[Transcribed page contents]

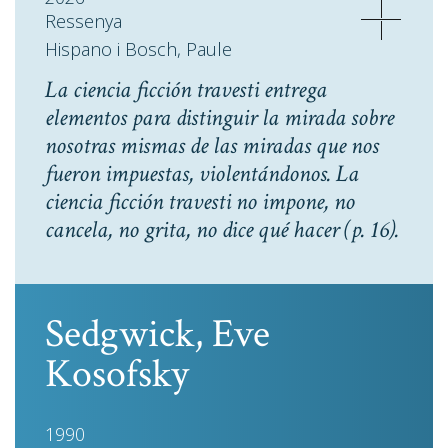
Ressenya
Hispano i Bosch, Paule
La ciencia ficción travesti entrega
elementos para distinguir la mirada sobre
nosotras mismas de las miradas que nos
fueron impuestas, violentándonos. La
ciencia ficción travesti no impone, no
cancela, no grita, no dice qué hacer
(p. 16).
Sedgwick, Eve
Kosofsky
1990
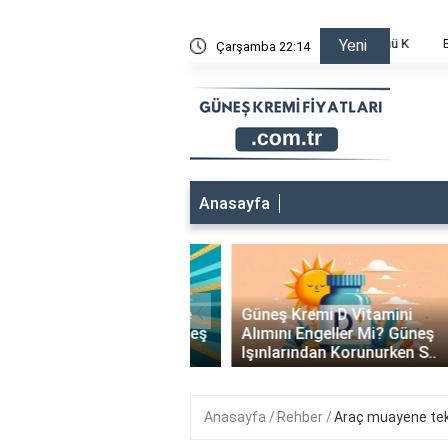
neş Kremi Yağlı mı? Cilt Tipinize En Uygun Bioderma Ürününü K
Bronz T
Yeni
Çarşamba 22:14
Anasayfa
 Kremi Denize
‹
den Kaç Dakika Önce
Güneş Kremi D Vitamini
meli? Mükemmel Güneş
Alımını Engeller Mi? Güneş
..
Işınlarından Korunurken S..
Anasayfa
Rehber
Araç muayene tekr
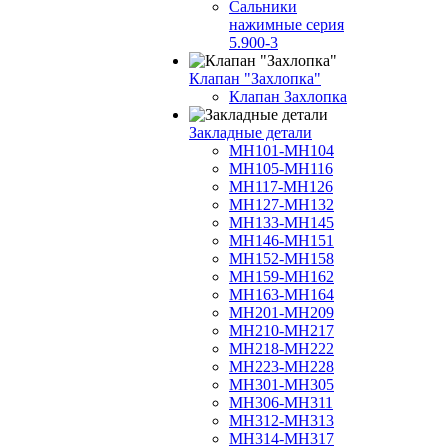
Сальники
нажимные серия
5.900-3
Клапан "Захлопка"
Клапан Захлопка
Закладные детали
МН101-МН104
МН105-МН116
МН117-МН126
МН127-МН132
МН133-МН145
МН146-МН151
МН152-МН158
МН159-МН162
МН163-МН164
МН201-МН209
МН210-МН217
МН218-МН222
МН223-МН228
МН301-МН305
МН306-МН311
МН312-МН313
МН314-МН317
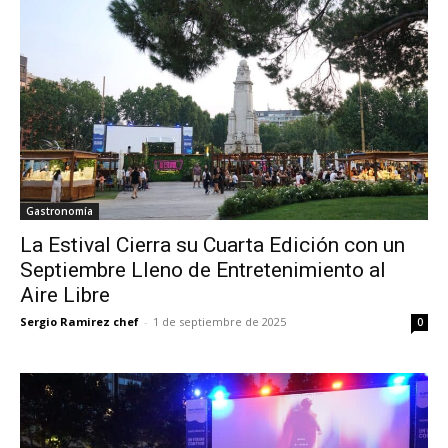
Gastronomía
La Estival Cierra su Cuarta Edición con un
Septiembre Lleno de Entretenimiento al
Aire Libre
Sergio Ramirez chef
-
1 de septiembre de 2025
0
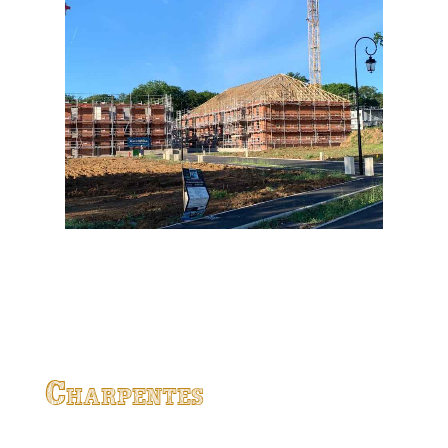
Charpentes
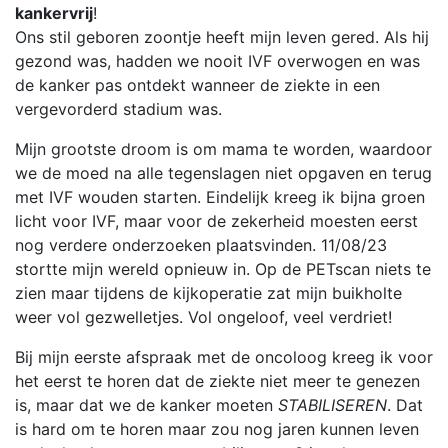
kankervrij
!
Ons stil geboren zoontje heeft mijn leven gered. Als hij
gezond was, hadden we nooit IVF overwogen en was
de kanker pas ontdekt wanneer de ziekte in een
vergevorderd stadium was.
Mijn grootste droom is om mama te worden, waardoor
we de moed na alle tegenslagen niet opgaven en terug
met IVF wouden starten. Eindelijk kreeg ik bijna groen
licht voor IVF, maar voor de zekerheid moesten eerst
nog verdere onderzoeken plaatsvinden. 11/08/23
stortte mijn wereld opnieuw in. Op de PETscan niets te
zien maar tijdens de kijkoperatie zat mijn buikholte
weer vol gezwelletjes. Vol ongeloof, veel verdriet!
Bij mijn eerste afspraak met de oncoloog kreeg ik voor
het eerst te horen dat de ziekte niet meer te genezen
is, maar dat we de kanker moeten
STABILISEREN
. Dat
is hard om te horen maar zou nog jaren kunnen leven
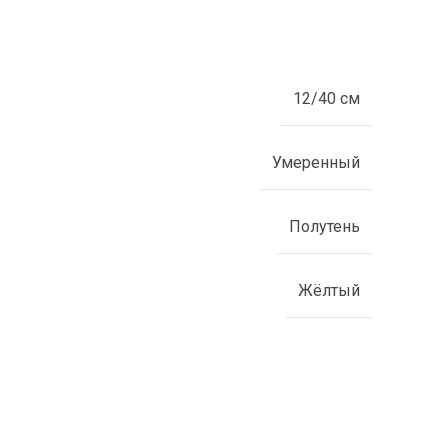
12/40 см
Умеренный
Полутень
Жёлтый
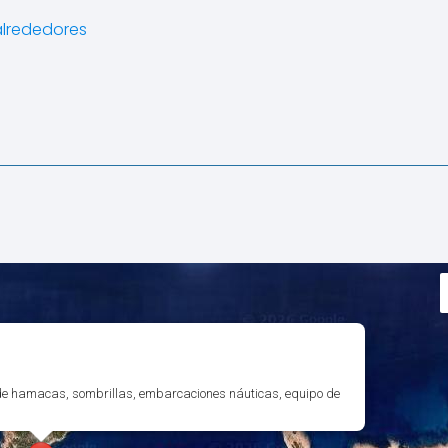
alrededores
de hamacas, sombrillas, embarcaciones náuticas, equipo de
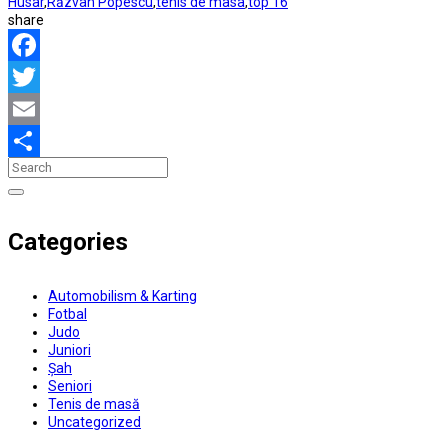
Husar
,
Răzvan Popescu
,
tenis de masa
,
top 16
share
Facebook
Twitter
Email
Partajează
Categories
Automobilism & Karting
Fotbal
Judo
Juniori
Șah
Seniori
Tenis de masă
Uncategorized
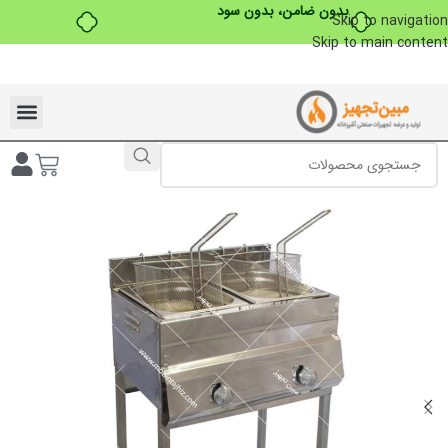
بدون ضامن، بدون سود
Skip to navigation
Skip to main content
تخفیفات ویژه به مناسبت ماه محرم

- _What is being asked_
Print every entry exactly as written, without the pictures.

- _Written response_
Ressenya
Hispano i Bosch, Paule
La ciencia ficción travesti entrega
elementos para distinguir la mirada sobre
nosotras mismas de las miradas que nos
fueron impuestas, violentándonos. La
ciencia ficción travesti no impone, no
cancela, no grita, no dice qué hacer
(p. 16).
Sedgwick, Eve
Kosofsky
1990
neş Kremi Yağlı mı? Cilt Tipinize En Uygun Bioderma Ürününü K
Bronz T
Yeni
Çarşamba 22:14
Anasayfa
 Kremi Denize
‹
den Kaç Dakika Önce
Güneş Kremi D Vitamini
meli? Mükemmel Güneş
Alımını Engeller Mi? Güneş
..
Işınlarından Korunurken S..
Anasayfa
Rehber
Araç muayene tekr
Сальники
нажимные серия
5.900-3
Клапан "Захлопка"
Клапан Захлопка
Закладные детали
МН101-МН104
МН105-МН116
МН117-МН126
МН127-МН132
МН133-МН145
МН146-МН151
МН152-МН158
МН159-МН162
МН163-МН164
МН201-МН209
МН210-МН217
МН218-МН222
МН223-МН228
МН301-МН305
МН306-МН311
МН312-МН313
МН314-МН317
Gastronomía
La Estival Cierra su Cuarta Edición con un
Septiembre Lleno de Entretenimiento al
Aire Libre
Sergio Ramirez chef
-
1 de septiembre de 2025
0
Charpentes
kankervrij
!
Ons stil geboren zoontje heeft mijn leven gered. Als hij
gezond was, hadden we nooit IVF overwogen en was
de kanker pas ontdekt wanneer de ziekte in een
vergevorderd stadium was.
Mijn grootste droom is om mama te worden, waardoor
we de moed na alle tegenslagen niet opgaven en terug
met IVF wouden starten. Eindelijk kreeg ik bijna groen
licht voor IVF, maar voor de zekerheid moesten eerst
nog verdere onderzoeken plaatsvinden. 11/08/23
stortte mijn wereld opnieuw in. Op de PETscan niets te
zien maar tijdens de kijkoperatie zat mijn buikholte
weer vol gezwelletjes. Vol ongeloof, veel verdriet!
Bij mijn eerste afspraak met de oncoloog kreeg ik voor
het eerst te horen dat de ziekte niet meer te genezen
is, maar dat we de kanker moeten
STABILISEREN
. Dat
is hard om te horen maar zou nog jaren kunnen leven
12/40 см
Умеренный
Полутень
Жёлтый
alrededores
de hamacas, sombrillas, embarcaciones náuticas, equipo de
Husar
,
Răzvan Popescu
,
tenis de masa
,
top 16
share
Facebook
Twitter
Email
Partajează
Categories
Automobilism & Karting
Fotbal
Judo
Juniori
Șah
Seniori
Tenis de masă
Uncategorized
بدون ضامن، بدون سود
Skip to navigation
Skip to main content
تخفیفات ویژه به مناسبت ماه محرم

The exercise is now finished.